Most HTML5 banner rework starts before production opens the first file. The design may be approved, but the production brief is missing the destination URL, the exact size list, the platform limit, the backup-image expectation, or which message matters most when the smallest format gets tight.
A strong brief does not need to be long. It needs to remove ambiguity from the decisions that become expensive later: layout priority, animation timing, file weight, ClickTag behavior, localization pressure, and final delivery format.
Start with the deliverables, not the mood board
The first section of the brief should answer the practical questions: campaign name, market, platform, size list, deadline, destination URL, and whether the work is a master set, adaptation, resize, localization, or rebuild from static designs.
This sounds basic, but it prevents a common production gap. A banner can be visually finished and still be impossible to package correctly if the platform expects a different ZIP structure, a stricter file limit, or a specific ClickTag pattern.
Relevate
Explain message priority
Banner layouts are a chain of tradeoffs. The 970 x 250 may fit headline, offer, product cue, logo, CTA, and legal line comfortably. The 300 x 250 may force a choice. The brief should say what wins when everything cannot be equally loud.
Useful priority notes are specific:
- The discount must appear before the product line.
- The CTA can be shorter on small sizes.
- The legal line must remain on the final frame.

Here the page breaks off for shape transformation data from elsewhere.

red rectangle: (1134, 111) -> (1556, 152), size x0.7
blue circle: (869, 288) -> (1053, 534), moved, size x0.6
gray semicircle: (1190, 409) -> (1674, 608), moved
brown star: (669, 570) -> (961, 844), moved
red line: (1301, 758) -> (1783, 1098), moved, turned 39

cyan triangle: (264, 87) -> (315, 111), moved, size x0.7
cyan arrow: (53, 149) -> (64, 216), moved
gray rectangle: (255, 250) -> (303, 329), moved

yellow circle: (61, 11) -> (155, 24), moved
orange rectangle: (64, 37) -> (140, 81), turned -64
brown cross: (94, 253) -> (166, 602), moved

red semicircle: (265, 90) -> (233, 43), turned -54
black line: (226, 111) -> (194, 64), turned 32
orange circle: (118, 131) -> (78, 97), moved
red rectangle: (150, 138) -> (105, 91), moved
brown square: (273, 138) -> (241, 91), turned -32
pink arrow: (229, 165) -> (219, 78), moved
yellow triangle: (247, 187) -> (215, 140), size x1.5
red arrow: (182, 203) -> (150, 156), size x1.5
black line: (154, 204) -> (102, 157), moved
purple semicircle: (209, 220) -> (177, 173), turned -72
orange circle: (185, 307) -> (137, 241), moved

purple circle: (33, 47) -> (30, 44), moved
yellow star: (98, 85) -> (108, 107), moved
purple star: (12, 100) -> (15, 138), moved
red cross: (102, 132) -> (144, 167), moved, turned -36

- The logo should stay visible throughout the animation.
- The lifestyle image can crop, but the product pack cannot.
This gives the producer permission to solve the banner instead of guessing which stakeholder will object later.
Provide assets in production form
A production brief should link to the source assets, not only screenshots. Include logos, fonts or font rules, product images, background images, brand colors, approved copy, legal text, and static references if the creative came from Figma, Photoshop, or another design tool.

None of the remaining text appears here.